ArtReview sent a questionnaire to a selection of the artists exhibiting in various national pavilions of the Venice Biennale, the responses to which will be published over the coming days. Katrín Sigurdardóttir is representing Iceland. The pavilion is at Palazzo Zenobio Collegio Armeno Moorat, Raphael Dorsoduro, 2596, Fondamenta del Soccorso
What can you tell us about your plans for Venice?
Well, they are no longer plans, as the work is almost done. I am continuing to work with place and memory, but in this project, similar to the works I made for the Met in 2010, this is not an intimate memory or a personal place, rather a cultural memory. It’s not exactly historical fiction, but still it’s an unorthodox use of history, akin to how I mine the discipline of architecture in this work and many previous works.
Are you approaching the show in a different way to how you would with a ‘normal’ exhibition?
I approach every exhibition differently; there is always a new context, just as there is always a new floor plan. This work is borne out the possibilities that I saw in the location I selected. There is somehow not a way to separate the two.
What does it mean to ‘represent’ your country? Do you find it an honour or problematic?
Not problematic at all. The Pavilion of Iceland in Venice is an international project, but I’m very pleased to get to do a project on this scale with so many of my Icelandic colleagues and friends involved. And, it’s nice to feel such unanimous support and joy from Iceland for my work.
What audience are you addressing with the work? The masses of artist peers, gallerists, curators and critics concentrated around the opening or the general public who come through over the following months?
I don’t decide whom I am addressing, I never do. My work is intended equally for anyone who lays their eyes on it, and I believe people only reflect themselves and their own thoughts in the work. So the work is likely to provoke different readings to different people.
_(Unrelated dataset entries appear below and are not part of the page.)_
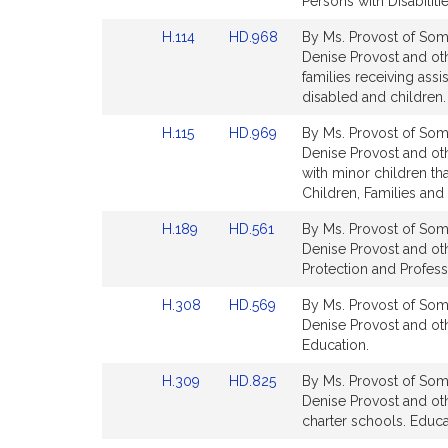
Detail
Detail
Persons with Disabilitie
page
page
Link
Link
H.114
HD.968
By Ms. Provost of Some
for
for
to
to
Denise Provost and oth
Bill
Bill
families receiving ass
Detail
Detail
disabled and children. 
page
page
Link
Link
H.115
HD.969
By Ms. Provost of Some
for
for
to
to
Denise Provost and oth
Bill
Bill
with minor children th
Detail
Detail
Children, Families and 
page
page
Link
Link
H.189
HD.561
By Ms. Provost of Some
for
for
to
to
Denise Provost and oth
Bill
Bill
Protection and Profess
Detail
Detail
Link
Link
H.308
HD.569
By Ms. Provost of Some
page
page
to
to
Denise Provost and oth
for
for
Bill
Bill
Education.
Detail
Detail
Link
Link
H.309
HD.825
By Ms. Provost of Some
page
page
to
to
Denise Provost and oth
for
for
Bill
Bill
charter schools. Educa
Detail
Detail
In addition, the show in Venice will continue to develop, as the piece will travel to Reykjavík and New York, so I don’t even see the work specifically for the audience in Venice.
What are your earliest or best memories of the biennale?
The first biennale I saw was shamefully late, but it was a good one. Francesco Bonami's show in 2003, which was an eye opener.
You’ll no doubt be very busy, but what else are you looking forward to seeing?
I look forward to seeing the work of several friends who are also exhibiting – and celebrating with them. Then I most look forward to learning about artists and works that are new to me.